*EXERCISE GOAL*
Reproduce the listing below character for character; drop every image.
Start of TASK INPUT
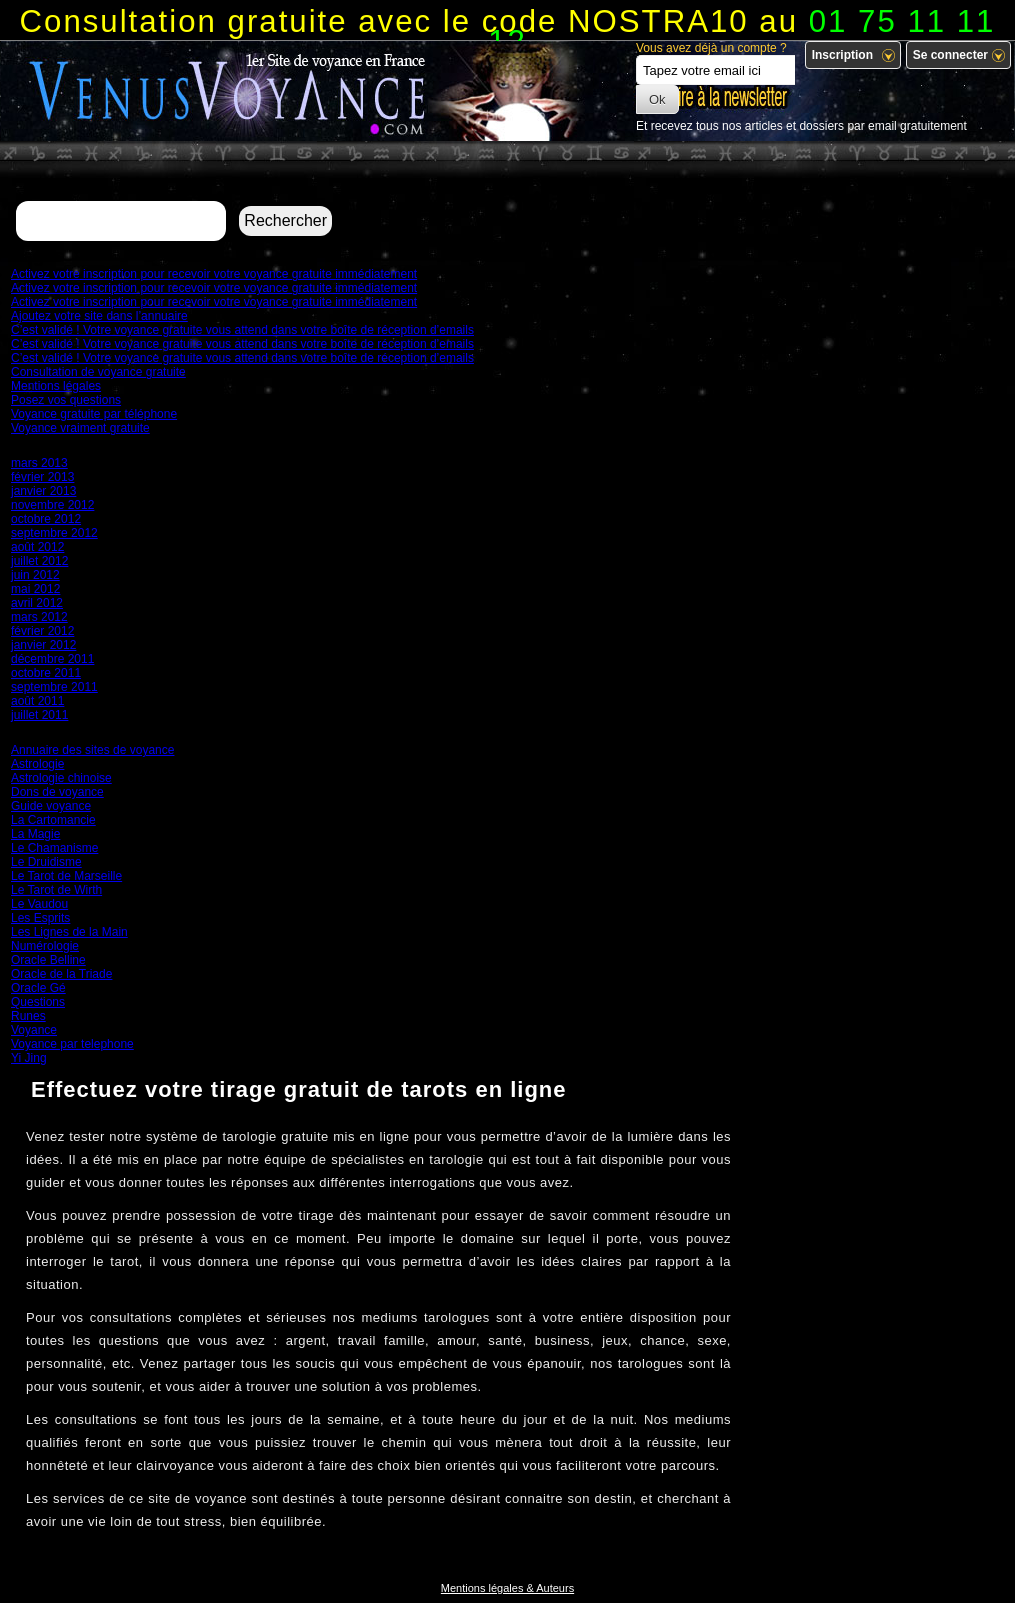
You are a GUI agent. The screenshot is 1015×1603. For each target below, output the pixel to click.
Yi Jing (29, 1058)
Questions (38, 1002)
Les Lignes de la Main (69, 932)
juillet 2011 (39, 715)
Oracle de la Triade (61, 974)
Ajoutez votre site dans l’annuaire (99, 316)
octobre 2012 (46, 519)
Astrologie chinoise (61, 778)
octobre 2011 (46, 673)
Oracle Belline (48, 960)
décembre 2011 (52, 659)
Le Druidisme (46, 862)
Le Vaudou (39, 904)
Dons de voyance (57, 792)
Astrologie (37, 764)
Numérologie (45, 946)
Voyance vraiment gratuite (80, 428)
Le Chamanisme (54, 848)
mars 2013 (39, 463)
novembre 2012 (52, 505)
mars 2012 (39, 617)
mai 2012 (35, 589)
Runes (28, 1016)
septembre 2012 (54, 533)
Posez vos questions (66, 400)
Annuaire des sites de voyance (92, 750)
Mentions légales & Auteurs (507, 1588)
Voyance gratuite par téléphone (94, 414)
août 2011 (37, 701)
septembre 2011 (54, 687)
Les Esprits (40, 918)
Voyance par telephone (72, 1044)
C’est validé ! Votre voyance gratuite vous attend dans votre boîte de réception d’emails (242, 330)
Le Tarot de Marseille (66, 876)
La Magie (35, 834)
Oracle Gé (38, 988)
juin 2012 (35, 575)
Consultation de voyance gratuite (98, 372)
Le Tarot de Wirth (56, 890)
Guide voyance (51, 806)
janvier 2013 (43, 491)
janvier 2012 (43, 645)
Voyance (34, 1030)
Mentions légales (56, 386)
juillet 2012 (39, 561)
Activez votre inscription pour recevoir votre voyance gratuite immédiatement (214, 274)
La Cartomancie (53, 820)
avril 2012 (37, 603)
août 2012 (37, 547)
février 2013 (42, 477)
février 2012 (42, 631)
End of TASK INPUT
*TASK SOLUTION*
You are a GUI agent. The screenshot is 1015×1603. For each target below, output the pixel to click.
Yi Jing (29, 1058)
Questions (38, 1002)
Les Lignes de la Main (69, 932)
juillet 2011 (39, 715)
Oracle de la Triade (61, 974)
Ajoutez votre site dans l’annuaire (99, 316)
octobre 2012 (46, 519)
Astrologie chinoise (61, 778)
octobre 2011 (46, 673)
Oracle Belline (48, 960)
décembre 2011 (52, 659)
Le Druidisme (46, 862)
Le Vaudou (39, 904)
Dons de voyance (57, 792)
Astrologie (37, 764)
Numérologie (45, 946)
Voyance vraiment gratuite (80, 428)
Le Chamanisme (54, 848)
mars 2013 (39, 463)
novembre 2012 (52, 505)
mars 2012 (39, 617)
mai 2012 (35, 589)
Runes (28, 1016)
septembre 2012 (54, 533)
Posez vos questions (66, 400)
Annuaire des sites de voyance (92, 750)
Mentions légales & Auteurs (507, 1588)
Voyance gratuite par téléphone (94, 414)
août 2011 (37, 701)
septembre 2011 (54, 687)
Les Esprits (40, 918)
Voyance par telephone (72, 1044)
C’est validé ! Votre voyance gratuite vous attend dans votre boîte de réception d’emails (242, 330)
Le Tarot de Marseille (66, 876)
La Magie (35, 834)
Oracle Gé (38, 988)
juin 2012 (35, 575)
Consultation de voyance gratuite (98, 372)
Le Tarot de Wirth (56, 890)
Guide voyance (51, 806)
janvier 2013 (43, 491)
janvier 2012 (43, 645)
Voyance (34, 1030)
Mentions légales (56, 386)
juillet 2012 (39, 561)
Activez votre inscription pour recevoir votre voyance gratuite immédiatement (214, 274)
La Cartomancie (53, 820)
avril 2012 (37, 603)
août 2012 (37, 547)
février 2013 (42, 477)
février 2012 (42, 631)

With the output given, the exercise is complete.